Vector layers consist of tables of data (attributes) together with descriptions of the geometries of the objects with these attributes. The geometries can be polygons, lines or points. There are also multitypes for each of these. For example, the United Kingdom. See figure 1.1

Examples of vector data: Points can be either single (record of one occurence of a species) or multiple (all occurrences of a species). Lines can be held as either single features with corresponding to a name, e.g. the river Piddle, or multiple sections of a single river. Polygons can be either single (Bournemouth) or multiplygons (UK)

Figure 1.1: Examples of vector data: Points can be either single (record of one occurence of a species) or multiple (all occurrences of a species). Lines can be held as either single features with corresponding to a name, e.g. the river Piddle, or multiple sections of a single river. Polygons can be either single (Bournemouth) or multiplygons (UK)

1.1.4.3 Map making and cartography

These are two traditional ways that GIS has been used. On screen digitising used to be the commonest use of GIS. Digitising involves drawing your own map, adding information, capturing and storing the results. This is the most obvious way to form an original map. Other methods involve geoprocessing or image classification. Digitising has become a slightly less important skill than it once was, due to the availability of online spatial data.

Cartography is the art and science of turning spatial information into useful products that display meaningful fool information. Maps are produced for a purpose. Many different maps can be developed from the same underlying information, each designed to show different aspects. Cartography is also a rather less important aspect of GIS than it once was, due to the growth of interactive web mapping. In section ?? you will see how easy it is to make modern webmap pages using R.
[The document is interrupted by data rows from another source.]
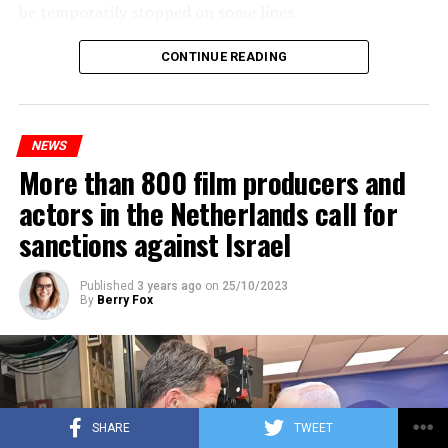
be temporarily stopped on some lines.
Maintenance and repair works to be carried out by
CONTINUE READING
Prorail will continue until December 3. Rails and
platforms will be renewed, and work will be carried out
to increase train safety.
NEWS
More than 800 film producers and
ADVERTISEMENT
actors in the Netherlands call for
sanctions against Israel
Published
3 years ago
on
25/10/2023
By
Berry Fox
SHARE
TWEET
Some easy to use tools in R also produce maps which are designed with cartographic standards in mind. For example a very traditional “classic” style is applied in figure 1.2 and a simple “weather map” type style in 1.3. The tmap package also produces quick chloropleth maps. However cartography often tends to be rather a time consuming task, as it can be tricky to choose a way of displaying large amounts of information clearly in a non interactive map.

Map of the UK shown in a very traditional cartographic style

Figure 1.2: Map of the UK shown in a very traditional cartographic style

Map of the UK shown in a simple 1970s weather map type style

Figure 1.3: Map of the UK shown in a simple 1970s weather map type style

1.1.5 Exercise

Investigate some online spatial tools. For example

https://dopa-explorer.jrc.ec.europa.eu/dopa_explorer

Which elements of a GIS does this application use? What sort of data is being processed? How does spatial data (maps) link to temporal data (time series)? How important is good visualisation in allowing users to understand large quantities of data?